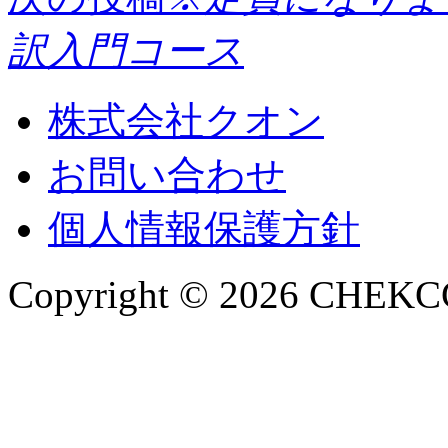
訳入門コース
株式会社クオン
お問い合わせ
個人情報保護方針
Copyright © 2026 CHEKCCO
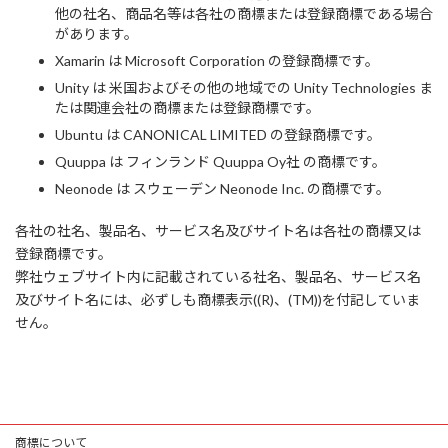
他の社名、商品名等は各社の商標または登録商標である場合
があります。
Xamarin は Microsoft Corporation の登録商標です。
Unity は 米国およびその他の地域での Unity Technologies ま
たは関連会社の商標または登録商標です。
Ubuntu は CANONICAL LIMITED の登録商標です。
Quuppa は フィンランド Quuppa Oy社 の商標です。
Neonode は スウェーデン Neonode Inc. の商標です。
各社の社名、製品名、サービス名及びサイト名は各社の商標又は
登録商標です。
弊社ウェブサイト内に記載されている社名、製品名、サービス名
及びサイト名には、必ずしも商標表示((R)、(TM))を付記していま
せん。
商標について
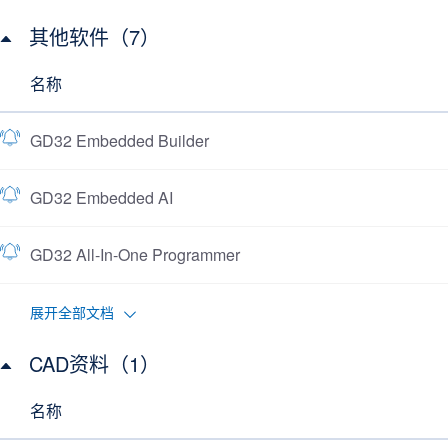
其他软件（7）
名称
GD32 Embedded Builder
GD32 Embedded AI
GD32 All-In-One Programmer
展开全部文档
CAD资料（1）
名称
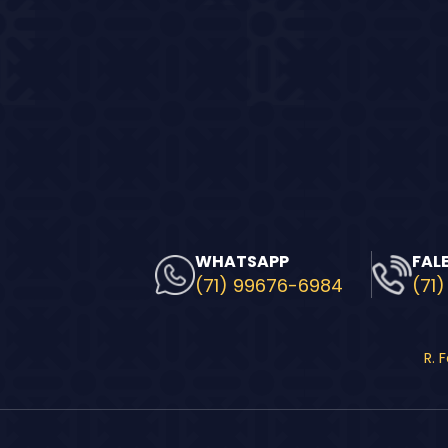
WHATSAPP
FAL
(71) 99676-6984
(71)
R. 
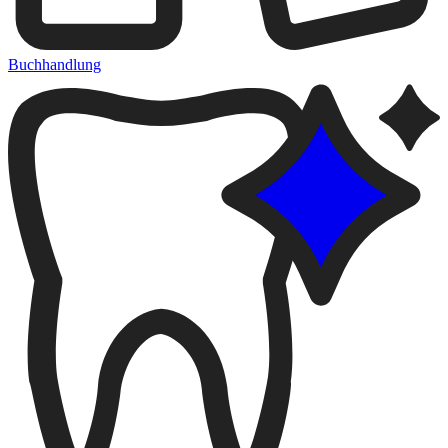
Buchhandlung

◆ Assignment ◆
Each entry should be transcribed exactly as given, with pictures omitted.

◆ Solved problem ◆
訳入門コース
株式会社クオン
お問い合わせ
個人情報保護方針
Copyright © 2026 CHEKCCO
他の社名、商品名等は各社の商標または登録商標である場合
があります。
Xamarin は Microsoft Corporation の登録商標です。
Unity は 米国およびその他の地域での Unity Technologies ま
たは関連会社の商標または登録商標です。
Ubuntu は CANONICAL LIMITED の登録商標です。
Quuppa は フィンランド Quuppa Oy社 の商標です。
Neonode は スウェーデン Neonode Inc. の商標です。
各社の社名、製品名、サービス名及びサイト名は各社の商標又は
登録商標です。
弊社ウェブサイト内に記載されている社名、製品名、サービス名
及びサイト名には、必ずしも商標表示((R)、(TM))を付記していま
せん。
商標について
其他软件（7）
名称
GD32 Embedded Builder
GD32 Embedded AI
GD32 All-In-One Programmer
展开全部文档
CAD资料（1）
名称
WHATSAPP
FAL
(71) 99676-6984
(71)
R. 
Buchhandlung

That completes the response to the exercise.